§ **TASK DIRECTIONS**
Gather all lines with "http" from the records.

§ **DATASET CONTENT**
--

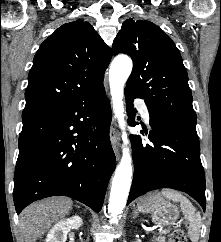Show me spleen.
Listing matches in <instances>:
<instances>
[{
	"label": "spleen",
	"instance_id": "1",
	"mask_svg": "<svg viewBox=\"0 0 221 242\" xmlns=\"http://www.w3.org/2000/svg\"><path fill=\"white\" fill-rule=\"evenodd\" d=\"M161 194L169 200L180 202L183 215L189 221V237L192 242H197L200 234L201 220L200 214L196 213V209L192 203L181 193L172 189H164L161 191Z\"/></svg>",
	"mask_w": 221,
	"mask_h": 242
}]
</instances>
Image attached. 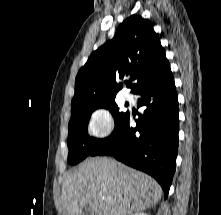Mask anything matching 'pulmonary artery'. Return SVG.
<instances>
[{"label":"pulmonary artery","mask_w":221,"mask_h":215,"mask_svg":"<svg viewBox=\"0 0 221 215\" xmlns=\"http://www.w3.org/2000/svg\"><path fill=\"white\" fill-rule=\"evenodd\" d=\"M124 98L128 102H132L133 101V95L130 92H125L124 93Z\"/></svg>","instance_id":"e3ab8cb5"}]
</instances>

--

§ **WRITTEN REPLY**
	"mask_svg": "<svg viewBox=\"0 0 221 242\" xmlns=\"http://www.w3.org/2000/svg\"><path fill=\"white\" fill-rule=\"evenodd\" d=\"M161 194L169 200L180 202L183 215L189 221V237L192 242H197L200 234L201 220L200 214L196 213V209L192 203L181 193L172 189H164L161 191Z\"/></svg>",
[{"label":"pulmonary artery","mask_w":221,"mask_h":215,"mask_svg":"<svg viewBox=\"0 0 221 215\" xmlns=\"http://www.w3.org/2000/svg\"><path fill=\"white\" fill-rule=\"evenodd\" d=\"M124 98L128 102H132L133 101V95L130 92H125L124 93Z\"/></svg>","instance_id":"e3ab8cb5"}]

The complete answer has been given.